Compiling a DeepDive application

The first step to run a DeepDive application is to compile it. We describe here the use of the different deepdive commands, why and where it compiles and which files can be interesting to look at.

How to compile

To compile a DeepDive application, simply run the following command within the DeepDive app.

deepdive compile

All subsequent deepdive do commands will run what has been compiled, so an app has to be compiled at least once initially before executing any part of it.

What is compiled

All compiled output is created under the run/ directory of the app:

  • run/dataflow.svg

    A data flow diagram showing the dependencies between processes. This file contains a graph of the dataflow and helps better understand the dependencies among relations, rules and user-defined functions used to produce them. It can be opened in a web browser (Chrome or Safari work particularly well for it).

  • run/Makefile

    A Makefile that mirrors the dependencies, used for generating execution plans for running certain parts of the data flow.

  • run/process/**/run.sh

    Shell scripts that contain what actually should be run for every process. These scripts will be run by certain deepdive do commands.

  • run/LATEST.COMPILE/ and run/compiled/

    Each compilation step creates a unique timestamped directory under run/ to store all the intermediate representation used for compilation (*.json). In particular, the latest compiled version can be found in run/LATEST.COMPILE/. For instance, the deepdive.conf used for the latest compilation can be found at run/LATEST.COMPILE/deepdive.conf.

    • config.json

      The compiled final configuration object.

    • code-*.json

      The compiled object for generating actual code.

    • compile.log

      The log file left by the latest compilation step.
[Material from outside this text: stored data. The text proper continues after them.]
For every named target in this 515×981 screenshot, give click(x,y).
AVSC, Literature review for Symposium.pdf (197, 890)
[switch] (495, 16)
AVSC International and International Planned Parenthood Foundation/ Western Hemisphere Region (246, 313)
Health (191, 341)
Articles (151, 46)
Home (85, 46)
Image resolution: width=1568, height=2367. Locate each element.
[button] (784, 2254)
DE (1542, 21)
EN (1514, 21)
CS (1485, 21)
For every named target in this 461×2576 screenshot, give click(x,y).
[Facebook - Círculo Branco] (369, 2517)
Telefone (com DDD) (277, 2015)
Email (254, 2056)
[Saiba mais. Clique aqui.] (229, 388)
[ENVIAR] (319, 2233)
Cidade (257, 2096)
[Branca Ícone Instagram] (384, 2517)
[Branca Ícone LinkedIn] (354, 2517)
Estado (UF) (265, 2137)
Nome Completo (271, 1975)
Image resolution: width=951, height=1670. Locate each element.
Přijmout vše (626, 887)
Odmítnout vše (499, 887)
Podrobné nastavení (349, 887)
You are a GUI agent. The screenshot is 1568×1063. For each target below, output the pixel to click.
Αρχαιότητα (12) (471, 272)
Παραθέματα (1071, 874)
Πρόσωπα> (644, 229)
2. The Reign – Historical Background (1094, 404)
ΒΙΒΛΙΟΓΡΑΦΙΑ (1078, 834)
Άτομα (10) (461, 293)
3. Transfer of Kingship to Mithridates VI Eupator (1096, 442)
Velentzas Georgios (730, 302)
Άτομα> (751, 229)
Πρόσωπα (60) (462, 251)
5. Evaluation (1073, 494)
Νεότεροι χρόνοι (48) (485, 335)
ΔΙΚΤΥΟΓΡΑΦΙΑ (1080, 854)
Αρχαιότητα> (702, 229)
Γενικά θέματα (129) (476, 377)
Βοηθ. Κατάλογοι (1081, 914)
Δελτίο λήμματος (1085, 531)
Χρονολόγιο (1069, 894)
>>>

If you keep track of your DeepDive application with Git, it may be important to add a /run line in .gitignore.

When to compile

The following files in a DeepDive application are considered as the input to deepdive compile:

  • app.ddlog
  • deepdive.conf
  • schema.json

deepdive compile should be rerun whenever changes to these files are to be reflected on the execution done by deepdive do. Otherwise, the modifications in app.ddlog won't be considered, and simply the last compiled code will execute.

Why compile

Compiling a DeepDive application presents two main advantages. First, it helps to run the application faster by extracting the correct dependencies between the different operations. Second, it provides many checks for the application and helps detecting errors even before running DeepDive.

Compile-time checks

All the extractors and tables declarations can be written in any order in app.ddlog: the whole dataflow is extracted during the compilation and many checks are made. All these checks can also be performed individually by the command deepdive check. In particular, the following checks are made:

  • input_extractors_well_defined: checks sanity of all defined extractors.
  • input_schema_wellformed: checks if schema variables are well formed.
  • compiled_base_relations_have_input_data: all the tables declared that are not filled by an extractor must have input data in input/ that can be loaded automatically.
  • compiled_dependencies_correct: check that the dependencies are correct. In particular, in the application includes extractors in deepdive.conf, each output relation must be output by exactly one extractor.
  • compiled_input_output_well_defined: checks if all inputs and outputs of compiled processes are well-defined.
  • compiled_output_uniquely_defined: checks if all outputs in the compiled documents are defined by one process.